CARIBBEAN SEA (NNS) -- During Enduring Promise 2018, medical professionals provided a course to qualify the medical personnel aboard hospital ship USNS Comfort (T-AH 20) to the standard set by the American Heart Association (AHA).
For the Sailors assigned to Comfort, time underway is an opportunity to refine their skill set to ensure they can meet whatever challenges come their way.
Through a series of classroom instruction and hands-on resuscitation training, Comfort piloted its first Advanced Cardiac Life Support (ACLS) course.
“This course gets people comfortable," said Cmdr. Chawn Brown, lead ACLS instructor aboard Comfort. "It teaches people to see a situation and act immediately through knowledge sharing and practice.”
According to the AHA, ACLS courses create a universal standard that develops a basic framework for medical practitioners, giving them the tools to more readily identify and respond to cardiac arrest emergencies, in and out of the hospital setting.

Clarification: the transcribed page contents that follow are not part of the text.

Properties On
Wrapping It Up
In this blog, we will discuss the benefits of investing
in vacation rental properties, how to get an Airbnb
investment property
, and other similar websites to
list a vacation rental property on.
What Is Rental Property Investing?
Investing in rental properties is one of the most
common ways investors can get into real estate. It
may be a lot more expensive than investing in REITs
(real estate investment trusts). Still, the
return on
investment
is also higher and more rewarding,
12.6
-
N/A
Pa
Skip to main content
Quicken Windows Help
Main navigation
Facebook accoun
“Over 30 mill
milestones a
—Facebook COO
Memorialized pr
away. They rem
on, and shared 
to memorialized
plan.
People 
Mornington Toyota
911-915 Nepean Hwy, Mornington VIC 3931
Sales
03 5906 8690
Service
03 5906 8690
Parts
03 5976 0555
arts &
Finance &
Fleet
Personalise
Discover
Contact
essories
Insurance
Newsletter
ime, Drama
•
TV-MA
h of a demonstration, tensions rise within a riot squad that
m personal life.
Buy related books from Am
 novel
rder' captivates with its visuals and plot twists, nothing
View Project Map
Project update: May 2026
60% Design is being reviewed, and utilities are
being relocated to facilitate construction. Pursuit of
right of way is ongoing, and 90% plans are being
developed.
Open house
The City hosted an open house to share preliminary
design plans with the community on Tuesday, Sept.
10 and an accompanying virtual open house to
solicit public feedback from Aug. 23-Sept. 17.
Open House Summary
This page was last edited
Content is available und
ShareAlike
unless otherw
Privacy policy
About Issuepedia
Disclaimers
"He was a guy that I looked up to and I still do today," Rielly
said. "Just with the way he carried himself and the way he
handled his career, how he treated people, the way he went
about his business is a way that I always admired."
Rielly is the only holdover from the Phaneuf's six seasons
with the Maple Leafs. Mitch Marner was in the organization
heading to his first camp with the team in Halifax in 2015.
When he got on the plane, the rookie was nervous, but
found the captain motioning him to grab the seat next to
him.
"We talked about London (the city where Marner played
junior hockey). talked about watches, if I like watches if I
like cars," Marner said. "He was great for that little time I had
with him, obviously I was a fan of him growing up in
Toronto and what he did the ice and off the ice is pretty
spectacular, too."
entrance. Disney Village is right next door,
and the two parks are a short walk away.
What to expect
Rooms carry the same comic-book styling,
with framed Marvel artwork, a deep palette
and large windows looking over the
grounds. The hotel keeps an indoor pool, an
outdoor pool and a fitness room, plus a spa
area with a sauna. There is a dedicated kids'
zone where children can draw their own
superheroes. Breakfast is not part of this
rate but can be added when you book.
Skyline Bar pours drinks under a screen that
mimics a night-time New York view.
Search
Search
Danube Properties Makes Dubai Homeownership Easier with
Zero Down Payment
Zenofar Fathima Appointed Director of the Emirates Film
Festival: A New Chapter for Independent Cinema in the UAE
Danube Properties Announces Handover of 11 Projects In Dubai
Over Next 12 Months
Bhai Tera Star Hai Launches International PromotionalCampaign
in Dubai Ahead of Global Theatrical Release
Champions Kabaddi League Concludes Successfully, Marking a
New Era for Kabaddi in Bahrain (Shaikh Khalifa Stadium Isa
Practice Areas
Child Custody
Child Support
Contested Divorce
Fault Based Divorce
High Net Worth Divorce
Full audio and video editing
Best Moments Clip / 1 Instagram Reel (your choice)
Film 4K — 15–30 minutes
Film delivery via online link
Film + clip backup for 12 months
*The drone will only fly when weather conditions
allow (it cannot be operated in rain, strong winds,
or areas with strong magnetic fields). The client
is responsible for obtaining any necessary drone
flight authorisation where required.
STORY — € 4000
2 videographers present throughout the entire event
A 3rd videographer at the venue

Cmdr. Jack Stansbury, a family nurse practitioner assigned to Comfort, enrolled in the course to maintain his proficiency in providing advanced cardiovascular care in emergency situations.
“This is my 16th time taking this course, but my first time while on board Comfort,” said Stansbury. “While underway, we have fewer resources than the traditional hospital setting; this creates a more real-world setting where you may have to make do with less.”
Comfort’s underway ACLS course benefits health care providers who otherwise would have to take the course back at home, instead of treating patients.
“The underway course enables medical practitioners to do what they do best,” said Lt. Cmdr. Paul Roszko, assistant ACLS instructor aboard Comfort. “Provide quality patient care to those in need.”
Twelve medical professionals have successfully completed the course and earned their ACLS provider certification by the AHA and are ready to render aid — should the situation ever arise.
Comfort is on an 11-week medical support mission to Central and South America as part of U.S. Southern Command’s Enduring Promise initiative. Working with health and government partners in Ecuador, Peru, Colombia and Honduras, the embarked medical team will provide care on board and at land-based medical sites, helping to relieve pressure on national medical systems caused partly by an increase in cross-border migrants. The deployment reflects the United States’ enduring promise of friendship, partnership and solidarity with the Americas.